=== Begin Enclosure ===

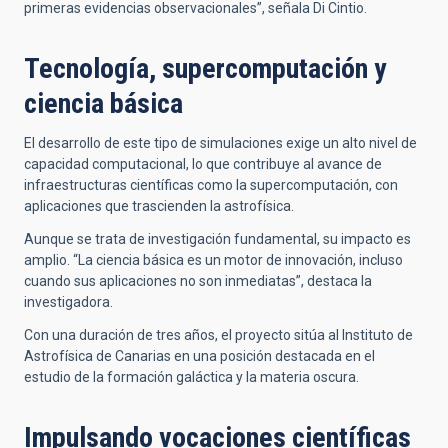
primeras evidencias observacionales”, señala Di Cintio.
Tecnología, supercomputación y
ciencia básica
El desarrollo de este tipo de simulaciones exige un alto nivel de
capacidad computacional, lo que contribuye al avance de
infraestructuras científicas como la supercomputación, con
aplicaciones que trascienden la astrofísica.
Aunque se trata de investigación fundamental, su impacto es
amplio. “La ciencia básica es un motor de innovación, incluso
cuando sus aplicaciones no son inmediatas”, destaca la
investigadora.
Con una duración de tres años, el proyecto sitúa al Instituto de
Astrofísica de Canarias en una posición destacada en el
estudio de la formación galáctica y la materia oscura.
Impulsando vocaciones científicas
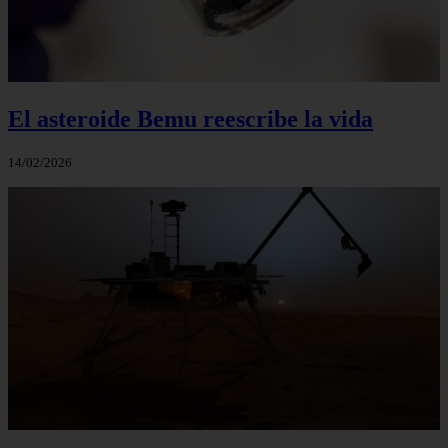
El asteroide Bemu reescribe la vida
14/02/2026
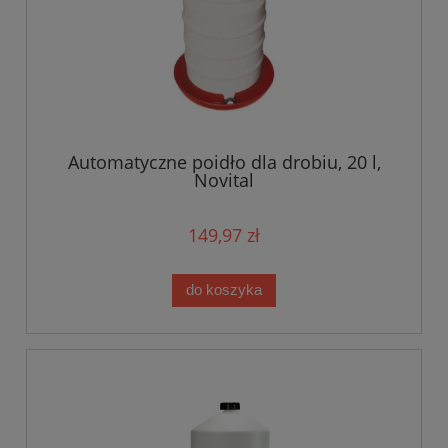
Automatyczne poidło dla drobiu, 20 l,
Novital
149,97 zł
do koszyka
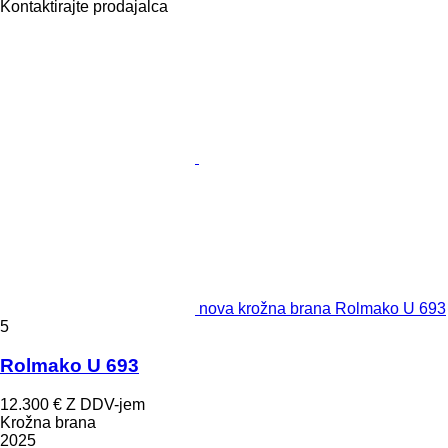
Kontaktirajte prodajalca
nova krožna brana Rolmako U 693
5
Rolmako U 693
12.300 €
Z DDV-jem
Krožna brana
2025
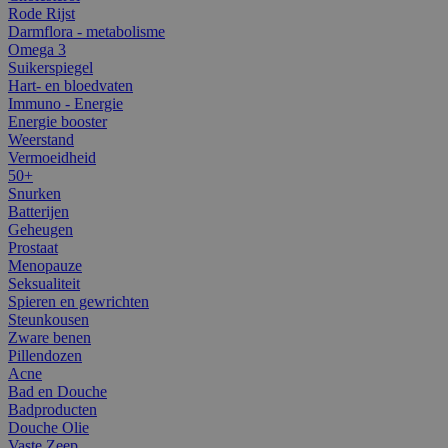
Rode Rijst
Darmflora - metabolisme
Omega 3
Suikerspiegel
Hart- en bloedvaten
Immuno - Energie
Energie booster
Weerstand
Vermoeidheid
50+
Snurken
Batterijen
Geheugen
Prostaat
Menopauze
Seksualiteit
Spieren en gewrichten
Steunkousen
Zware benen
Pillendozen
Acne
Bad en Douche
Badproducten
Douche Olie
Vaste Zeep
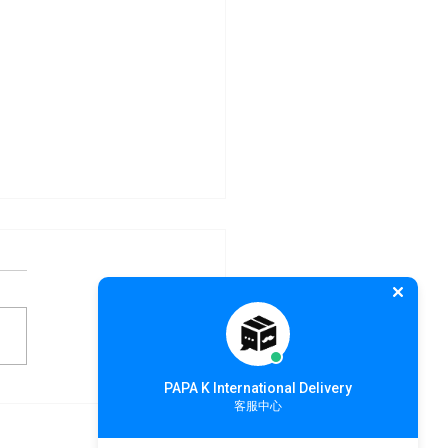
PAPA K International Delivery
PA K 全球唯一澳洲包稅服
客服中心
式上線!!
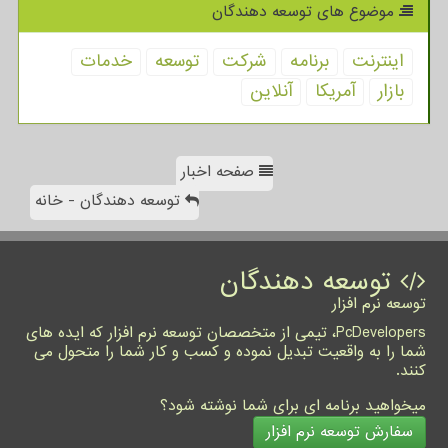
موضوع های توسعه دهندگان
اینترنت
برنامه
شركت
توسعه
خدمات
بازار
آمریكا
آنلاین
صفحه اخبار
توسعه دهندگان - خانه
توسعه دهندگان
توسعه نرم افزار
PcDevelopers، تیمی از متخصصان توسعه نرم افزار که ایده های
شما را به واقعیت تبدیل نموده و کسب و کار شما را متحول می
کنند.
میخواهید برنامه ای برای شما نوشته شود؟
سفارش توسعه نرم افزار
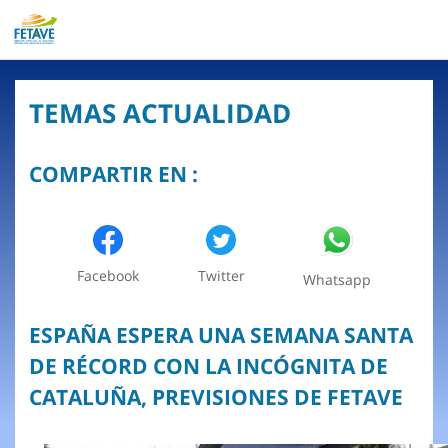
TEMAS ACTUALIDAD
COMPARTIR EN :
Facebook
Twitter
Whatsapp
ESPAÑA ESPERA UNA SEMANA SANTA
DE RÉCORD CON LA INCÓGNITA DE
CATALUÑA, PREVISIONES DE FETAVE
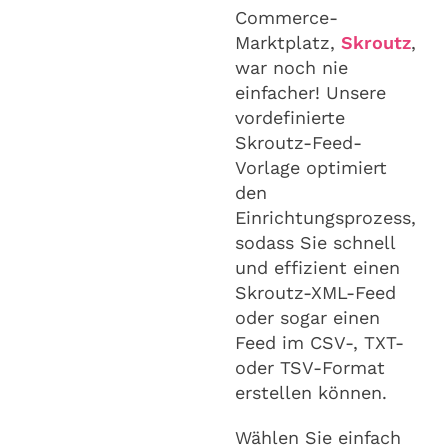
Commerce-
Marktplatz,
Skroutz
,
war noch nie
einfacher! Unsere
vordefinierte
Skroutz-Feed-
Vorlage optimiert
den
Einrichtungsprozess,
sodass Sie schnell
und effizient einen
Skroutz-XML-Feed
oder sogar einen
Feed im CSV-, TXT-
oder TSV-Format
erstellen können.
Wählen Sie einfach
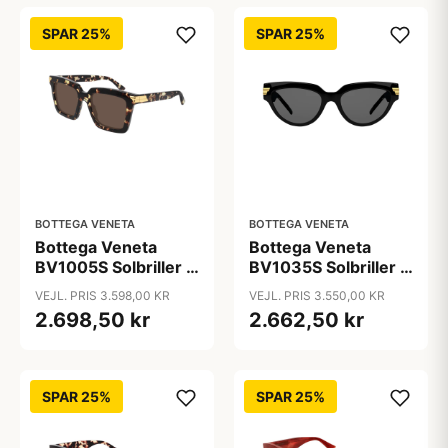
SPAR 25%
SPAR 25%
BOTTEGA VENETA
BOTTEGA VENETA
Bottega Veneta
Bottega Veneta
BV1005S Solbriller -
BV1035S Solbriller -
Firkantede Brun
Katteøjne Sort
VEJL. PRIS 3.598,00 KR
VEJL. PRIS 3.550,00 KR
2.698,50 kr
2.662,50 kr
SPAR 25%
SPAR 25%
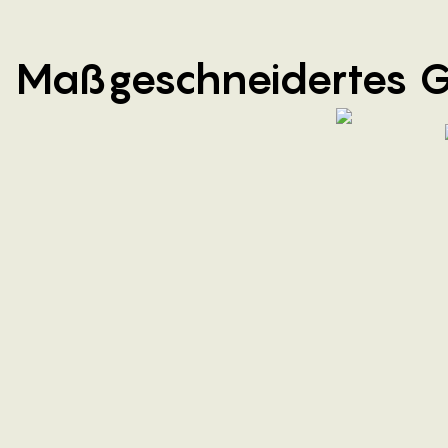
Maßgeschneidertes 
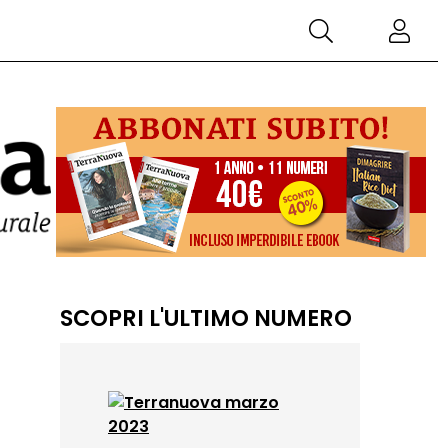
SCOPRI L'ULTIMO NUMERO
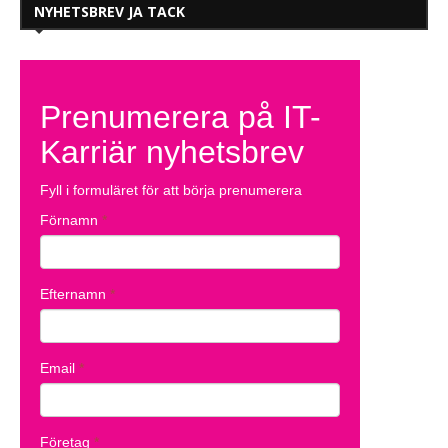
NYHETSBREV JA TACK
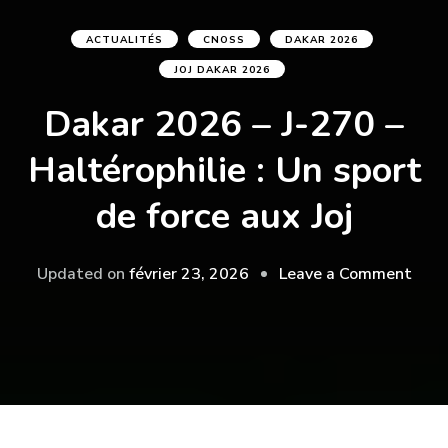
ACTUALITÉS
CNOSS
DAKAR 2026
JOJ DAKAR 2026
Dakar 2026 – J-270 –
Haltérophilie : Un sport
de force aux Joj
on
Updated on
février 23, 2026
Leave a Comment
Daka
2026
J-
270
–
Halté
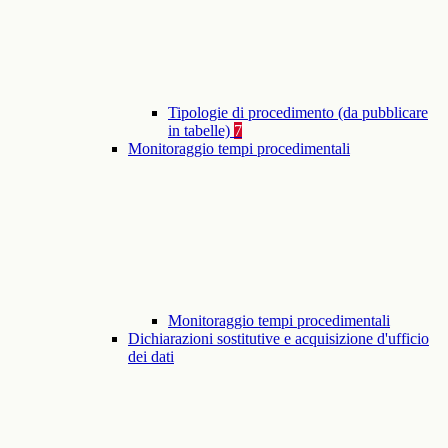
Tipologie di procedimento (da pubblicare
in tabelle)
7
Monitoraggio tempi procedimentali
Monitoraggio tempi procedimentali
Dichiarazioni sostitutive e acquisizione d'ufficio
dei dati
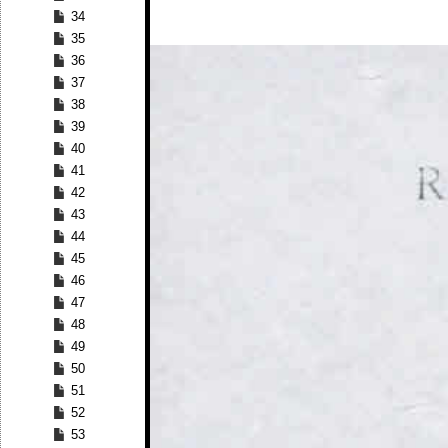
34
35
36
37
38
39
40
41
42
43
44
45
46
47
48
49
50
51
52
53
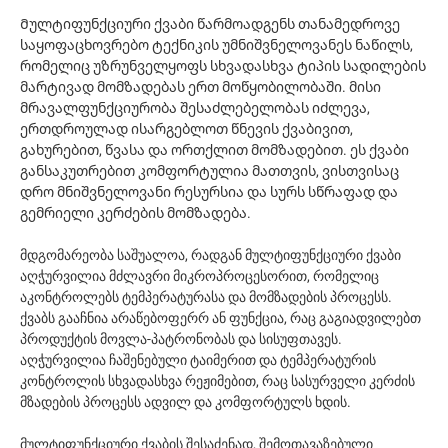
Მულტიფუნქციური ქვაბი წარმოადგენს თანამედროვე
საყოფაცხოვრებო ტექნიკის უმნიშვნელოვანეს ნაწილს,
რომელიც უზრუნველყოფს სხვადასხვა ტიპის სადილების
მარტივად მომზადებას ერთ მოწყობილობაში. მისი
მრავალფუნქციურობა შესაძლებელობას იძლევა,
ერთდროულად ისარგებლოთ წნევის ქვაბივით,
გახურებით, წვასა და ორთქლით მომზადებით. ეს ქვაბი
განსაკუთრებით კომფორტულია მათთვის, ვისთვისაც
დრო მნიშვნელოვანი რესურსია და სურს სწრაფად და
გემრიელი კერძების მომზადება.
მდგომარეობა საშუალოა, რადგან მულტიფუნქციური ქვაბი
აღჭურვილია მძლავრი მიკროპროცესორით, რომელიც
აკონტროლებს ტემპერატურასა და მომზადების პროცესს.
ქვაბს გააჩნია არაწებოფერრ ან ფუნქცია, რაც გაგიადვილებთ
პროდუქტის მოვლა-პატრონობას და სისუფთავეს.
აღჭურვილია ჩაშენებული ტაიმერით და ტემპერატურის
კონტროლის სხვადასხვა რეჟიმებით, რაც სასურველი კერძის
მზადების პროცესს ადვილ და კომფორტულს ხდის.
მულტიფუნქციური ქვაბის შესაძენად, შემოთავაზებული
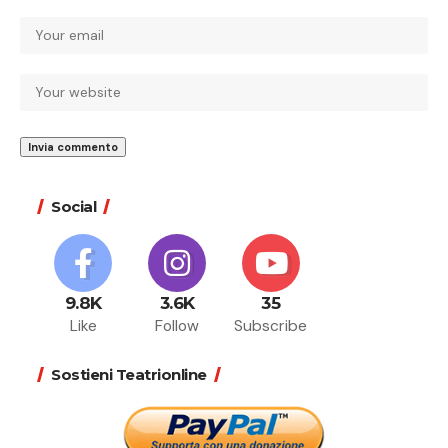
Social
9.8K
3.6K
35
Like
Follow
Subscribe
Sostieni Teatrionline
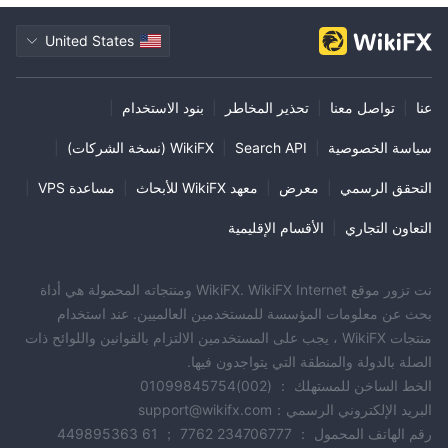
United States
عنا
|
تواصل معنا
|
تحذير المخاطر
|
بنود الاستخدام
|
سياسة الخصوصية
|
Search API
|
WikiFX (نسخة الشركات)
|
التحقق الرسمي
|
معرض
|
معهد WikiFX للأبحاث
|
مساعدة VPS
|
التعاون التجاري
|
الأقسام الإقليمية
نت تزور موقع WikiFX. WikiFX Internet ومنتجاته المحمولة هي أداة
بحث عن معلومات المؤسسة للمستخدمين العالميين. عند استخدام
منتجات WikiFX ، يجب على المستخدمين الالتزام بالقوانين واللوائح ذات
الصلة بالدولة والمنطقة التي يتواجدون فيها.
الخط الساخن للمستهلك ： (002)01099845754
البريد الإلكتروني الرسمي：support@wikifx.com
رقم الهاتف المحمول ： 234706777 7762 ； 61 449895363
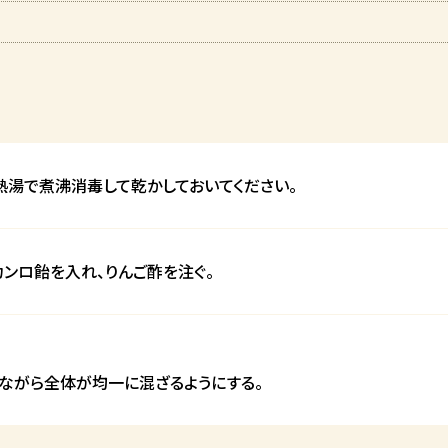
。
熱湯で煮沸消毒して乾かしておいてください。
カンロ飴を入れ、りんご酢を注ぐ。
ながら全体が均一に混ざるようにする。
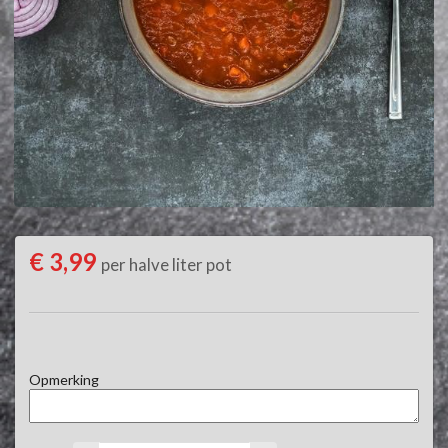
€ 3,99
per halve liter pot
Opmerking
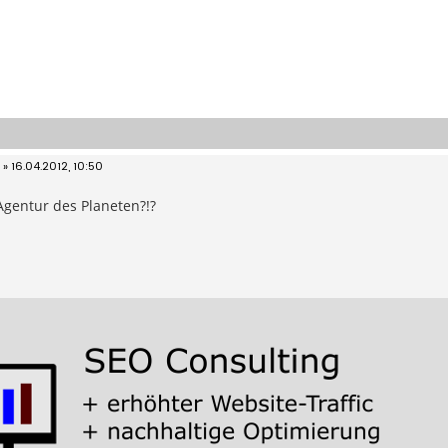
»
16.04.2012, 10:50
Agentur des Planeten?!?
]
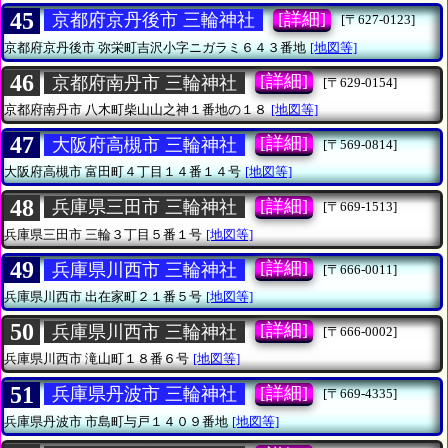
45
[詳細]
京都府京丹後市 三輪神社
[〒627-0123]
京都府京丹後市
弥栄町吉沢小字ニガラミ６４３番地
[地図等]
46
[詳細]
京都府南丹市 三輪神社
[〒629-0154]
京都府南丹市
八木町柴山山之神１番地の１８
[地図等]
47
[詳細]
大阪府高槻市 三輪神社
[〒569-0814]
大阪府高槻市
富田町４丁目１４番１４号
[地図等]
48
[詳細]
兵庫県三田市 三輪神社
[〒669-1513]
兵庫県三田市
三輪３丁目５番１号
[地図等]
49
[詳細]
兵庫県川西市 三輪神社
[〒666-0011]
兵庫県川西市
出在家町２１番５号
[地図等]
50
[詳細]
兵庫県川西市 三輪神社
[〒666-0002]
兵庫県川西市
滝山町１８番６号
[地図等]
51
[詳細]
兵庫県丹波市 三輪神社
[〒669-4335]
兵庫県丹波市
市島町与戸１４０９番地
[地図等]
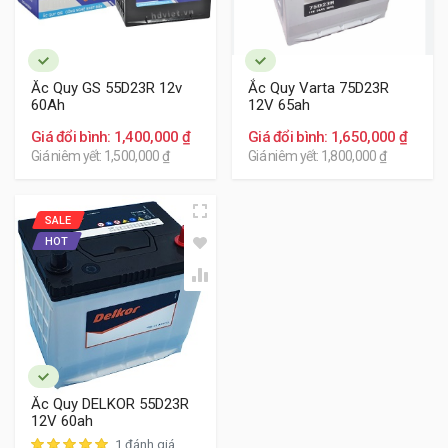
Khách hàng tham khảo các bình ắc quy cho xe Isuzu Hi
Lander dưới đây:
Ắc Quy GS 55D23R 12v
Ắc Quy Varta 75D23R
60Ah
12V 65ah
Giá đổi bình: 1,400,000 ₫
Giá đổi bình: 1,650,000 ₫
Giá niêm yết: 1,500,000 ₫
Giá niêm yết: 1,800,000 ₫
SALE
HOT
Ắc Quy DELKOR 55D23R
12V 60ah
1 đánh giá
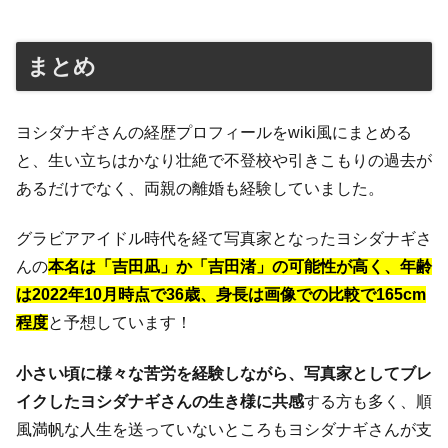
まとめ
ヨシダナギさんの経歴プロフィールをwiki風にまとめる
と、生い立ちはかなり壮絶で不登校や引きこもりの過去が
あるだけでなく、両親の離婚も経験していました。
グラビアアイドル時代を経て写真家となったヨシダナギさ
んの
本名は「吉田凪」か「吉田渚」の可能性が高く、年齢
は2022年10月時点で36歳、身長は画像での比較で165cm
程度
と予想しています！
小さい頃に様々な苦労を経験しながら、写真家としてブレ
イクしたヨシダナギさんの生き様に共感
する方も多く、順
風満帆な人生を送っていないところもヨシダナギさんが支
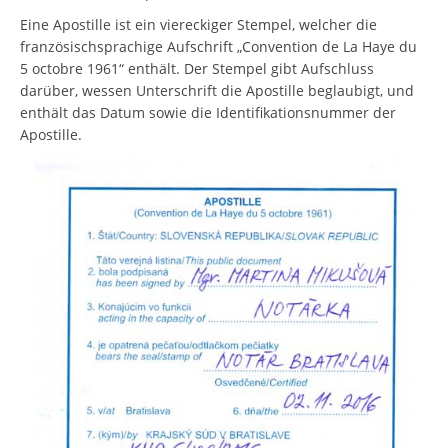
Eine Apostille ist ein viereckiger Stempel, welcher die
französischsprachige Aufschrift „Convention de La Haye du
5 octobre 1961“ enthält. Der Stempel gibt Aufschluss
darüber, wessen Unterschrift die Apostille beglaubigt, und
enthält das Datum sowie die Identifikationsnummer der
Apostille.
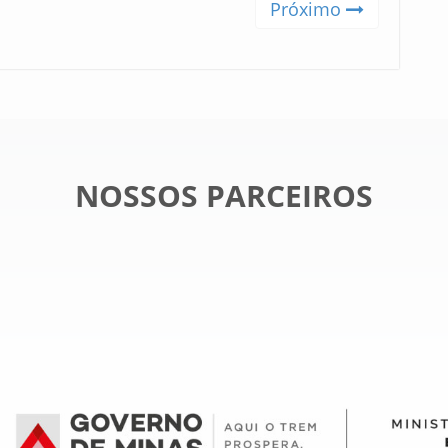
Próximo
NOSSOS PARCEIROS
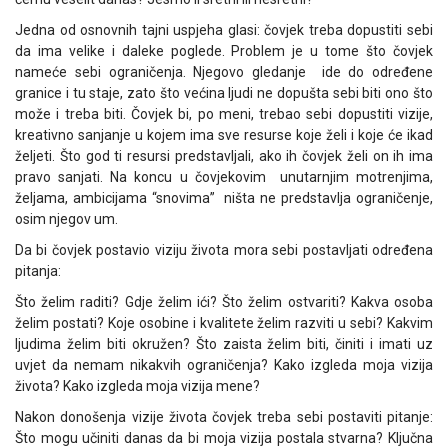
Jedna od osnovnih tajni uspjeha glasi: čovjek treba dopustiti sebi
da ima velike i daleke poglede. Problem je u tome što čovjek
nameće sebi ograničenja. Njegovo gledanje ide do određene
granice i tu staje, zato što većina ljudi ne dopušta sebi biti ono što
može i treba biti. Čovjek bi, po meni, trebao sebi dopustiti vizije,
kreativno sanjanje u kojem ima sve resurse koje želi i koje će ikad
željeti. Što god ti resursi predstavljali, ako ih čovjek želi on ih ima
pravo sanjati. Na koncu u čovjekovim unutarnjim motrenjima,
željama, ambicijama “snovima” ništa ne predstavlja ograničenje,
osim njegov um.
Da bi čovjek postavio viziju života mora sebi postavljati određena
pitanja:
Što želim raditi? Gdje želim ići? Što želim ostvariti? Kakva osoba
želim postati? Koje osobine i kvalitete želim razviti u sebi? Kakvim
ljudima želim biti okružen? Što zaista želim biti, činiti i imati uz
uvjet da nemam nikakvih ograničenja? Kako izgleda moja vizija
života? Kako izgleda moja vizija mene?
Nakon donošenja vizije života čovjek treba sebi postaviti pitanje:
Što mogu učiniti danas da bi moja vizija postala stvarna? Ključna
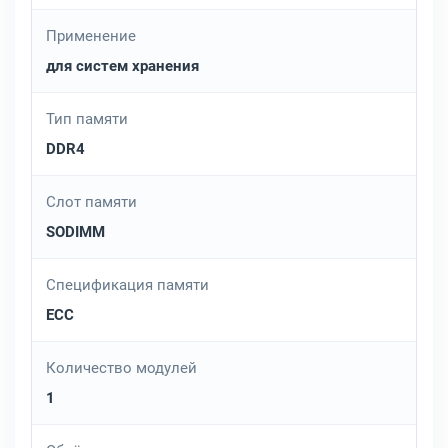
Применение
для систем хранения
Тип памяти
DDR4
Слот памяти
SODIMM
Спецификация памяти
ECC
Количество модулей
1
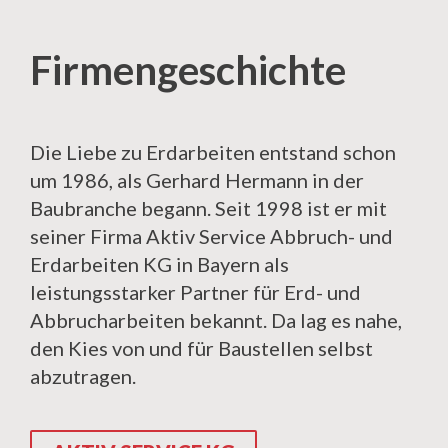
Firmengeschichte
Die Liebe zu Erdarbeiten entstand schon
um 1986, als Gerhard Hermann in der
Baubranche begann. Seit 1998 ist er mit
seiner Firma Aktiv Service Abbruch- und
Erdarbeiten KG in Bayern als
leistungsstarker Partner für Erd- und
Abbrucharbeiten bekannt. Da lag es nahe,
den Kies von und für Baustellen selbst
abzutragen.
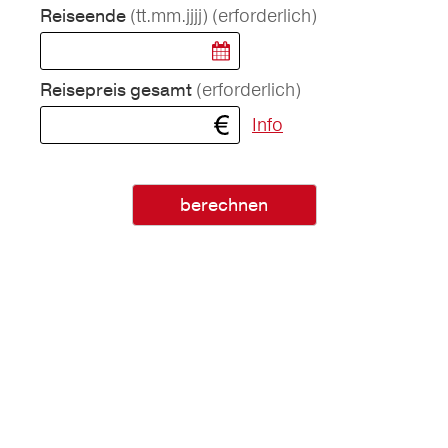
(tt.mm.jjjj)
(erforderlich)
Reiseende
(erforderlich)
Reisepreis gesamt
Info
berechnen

=== End Enclosure ===

Show every line of the listing that includes the word "života".

Da bi čovjek postavio viziju života mora sebi postavljati određena
života? Kako izgleda moja vizija mene?
Nakon donošenja vizije života čovjek treba sebi postaviti pitanje:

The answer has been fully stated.